- [Transcribed page contents]:
━━━━━━━━━━━━━━━━

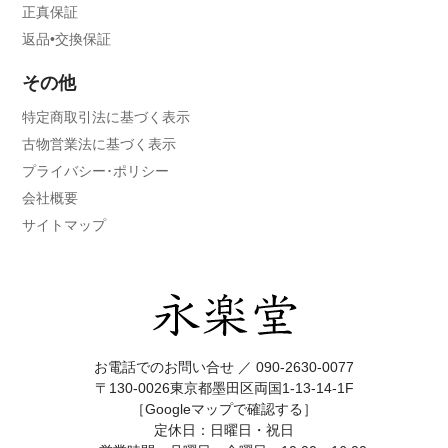
正真保証
返品•交換保証
その他
特定商取引法に基づく表示
古物営業法に基づく表示
プライバシー･ポリシー
会社概要
サイトマップ
お電話でのお問い合せ ／
090-2630-0077
〒130-0026東京都墨田区両国1-13-14-1F
［Googleマップで確認する］
定休日：日曜日・祝日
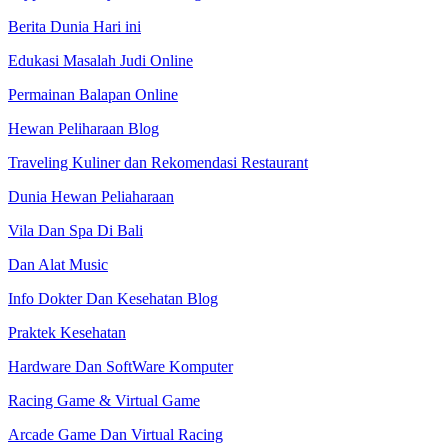
Berita Dunia Hari ini
Edukasi Masalah Judi Online
Permainan Balapan Online
Hewan Peliharaan Blog
Traveling Kuliner dan Rekomendasi Restaurant
Dunia Hewan Peliaharaan
Vila Dan Spa Di Bali
Dan Alat Music
Info Dokter Dan Kesehatan Blog
Praktek Kesehatan
Hardware Dan SoftWare Komputer
Racing Game & Virtual Game
Arcade Game Dan Virtual Racing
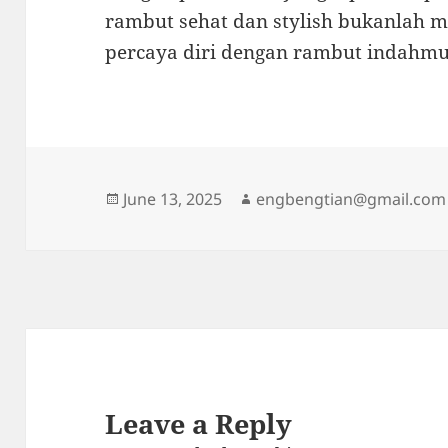
rambut sehat dan stylish bukanlah mi
percaya diri dengan rambut indahmu
Posted
Author
June 13, 2025
engbengtian@gmail.com
on
Leave a Reply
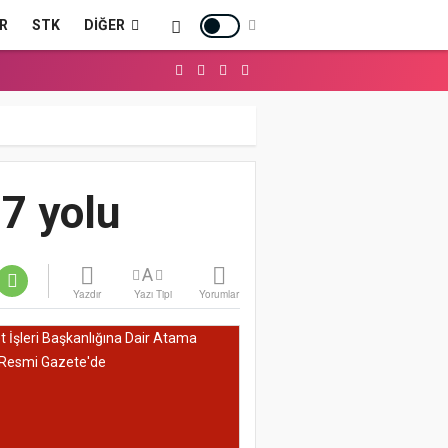
R
STK
DIĞER
 7 yolu
A
Yazdır
Yazı Tipi
Yorumlar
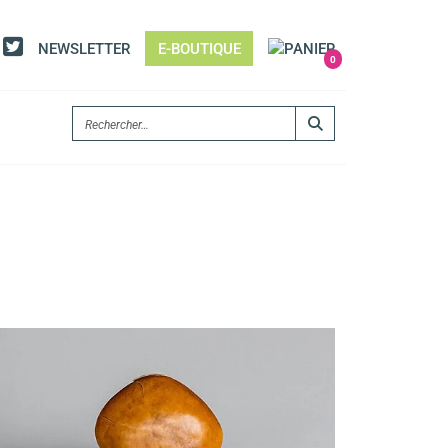
NEWSLETTER
E-BOUTIQUE
0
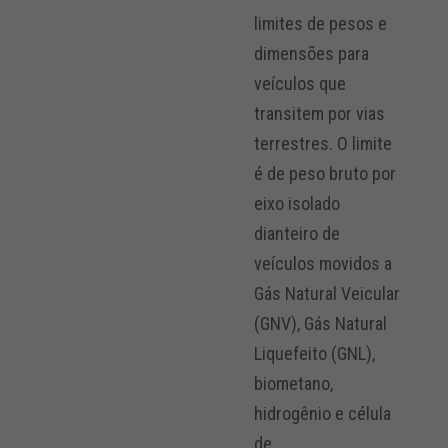
limites de pesos e
dimensões para
veículos que
transitem por vias
terrestres. O limite
é de peso bruto por
eixo isolado
dianteiro de
veículos movidos a
Gás Natural Veicular
(GNV), Gás Natural
Liquefeito (GNL),
biometano,
hidrogênio e célula
de...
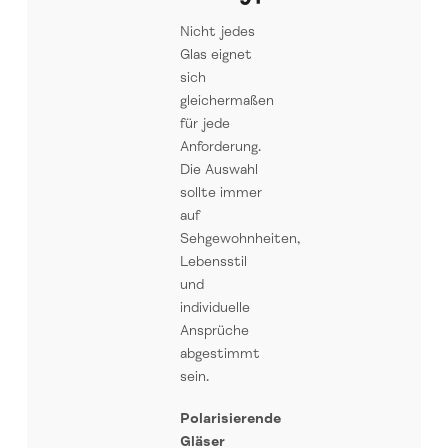
Nicht jedes
Glas eignet
sich
gleichermaßen
für jede
Anforderung.
Die Auswahl
sollte immer
auf
Sehgewohnheiten,
Lebensstil
und
individuelle
Ansprüche
abgestimmt
sein.
Polarisierende
Gläser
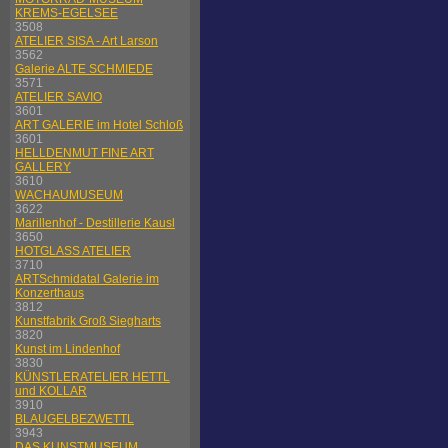
KREMS-EGELSEE
3508
ATELIER SISA - Art Larson
3562
Galerie ALTE SCHMIEDE
3571
ATELIER SAVIO
3601
ART GALERIE im Hotel Schloß
3601
HELLDENMUT FINE ART
GALLERY
3610
WACHAUMUSEUM
3622
Marillenhof - Destillerie Kausl
3650
HOTGLASS ATELIER
3710
ARTSchmidatal Galerie im
Konzerthaus
3812
Kunstfabrik Groß Siegharts
3820
Kunst im Lindenhof
3830
KÜNSTLERATELIER HETTL
und KOLLAR
3910
BLAUGELBEZWETTL
3943
DAS KUNSTMUSEUM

━━━━━━━━━━━━━━━━

Your response should consist solely of the lines from the line with "Polarisierende" through the last line of the entries above, printed exactly and without pictures.

- [SOLUTION TO THE PROBLEM]:
Polarisierende
Gläser
KREMS-EGELSEE
3508
ATELIER SISA - Art Larson
3562
Galerie ALTE SCHMIEDE
3571
ATELIER SAVIO
3601
ART GALERIE im Hotel Schloß
3601
HELLDENMUT FINE ART
GALLERY
3610
WACHAUMUSEUM
3622
Marillenhof - Destillerie Kausl
3650
HOTGLASS ATELIER
3710
ARTSchmidatal Galerie im
Konzerthaus
3812
Kunstfabrik Groß Siegharts
3820
Kunst im Lindenhof
3830
KÜNSTLERATELIER HETTL
und KOLLAR
3910
BLAUGELBEZWETTL
3943
DAS KUNSTMUSEUM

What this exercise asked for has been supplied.